#### Your task:
As the answer, set down the lines below from the one containing "einschließlich der Administratoren, der" through the one containing "SPORT IN KREFELD", exactly and inclusively, and no others.

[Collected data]

-*-*-

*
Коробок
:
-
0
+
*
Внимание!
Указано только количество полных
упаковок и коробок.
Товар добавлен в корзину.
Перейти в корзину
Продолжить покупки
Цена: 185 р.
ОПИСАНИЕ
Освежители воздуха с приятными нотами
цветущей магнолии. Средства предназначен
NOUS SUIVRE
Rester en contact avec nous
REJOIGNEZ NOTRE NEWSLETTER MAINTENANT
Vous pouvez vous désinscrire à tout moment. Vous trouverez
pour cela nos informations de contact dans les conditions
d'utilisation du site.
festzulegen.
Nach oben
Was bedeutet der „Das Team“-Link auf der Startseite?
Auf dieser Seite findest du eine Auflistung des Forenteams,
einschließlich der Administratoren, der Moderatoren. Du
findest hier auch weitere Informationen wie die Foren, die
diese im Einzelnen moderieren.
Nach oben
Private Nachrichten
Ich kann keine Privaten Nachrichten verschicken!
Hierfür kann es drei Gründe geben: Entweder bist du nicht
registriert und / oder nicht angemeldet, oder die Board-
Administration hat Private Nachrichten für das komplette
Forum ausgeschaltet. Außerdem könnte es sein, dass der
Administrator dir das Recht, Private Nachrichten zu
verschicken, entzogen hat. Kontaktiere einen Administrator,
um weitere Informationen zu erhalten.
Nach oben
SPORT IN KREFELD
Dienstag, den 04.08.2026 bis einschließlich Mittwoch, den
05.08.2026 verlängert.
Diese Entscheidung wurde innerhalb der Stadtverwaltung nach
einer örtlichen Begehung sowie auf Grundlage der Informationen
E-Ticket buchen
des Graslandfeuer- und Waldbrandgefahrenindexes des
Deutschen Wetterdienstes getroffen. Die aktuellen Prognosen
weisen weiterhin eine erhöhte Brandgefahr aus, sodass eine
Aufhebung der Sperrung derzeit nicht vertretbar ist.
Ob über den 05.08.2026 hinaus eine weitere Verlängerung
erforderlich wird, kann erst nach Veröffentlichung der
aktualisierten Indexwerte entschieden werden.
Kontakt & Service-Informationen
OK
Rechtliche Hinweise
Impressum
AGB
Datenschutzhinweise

-*-*-

#### Exercise solution:
einschließlich der Administratoren, der Moderatoren. Du
findest hier auch weitere Informationen wie die Foren, die
diese im Einzelnen moderieren.
Nach oben
Private Nachrichten
Ich kann keine Privaten Nachrichten verschicken!
Hierfür kann es drei Gründe geben: Entweder bist du nicht
registriert und / oder nicht angemeldet, oder die Board-
Administration hat Private Nachrichten für das komplette
Forum ausgeschaltet. Außerdem könnte es sein, dass der
Administrator dir das Recht, Private Nachrichten zu
verschicken, entzogen hat. Kontaktiere einen Administrator,
um weitere Informationen zu erhalten.
Nach oben
SPORT IN KREFELD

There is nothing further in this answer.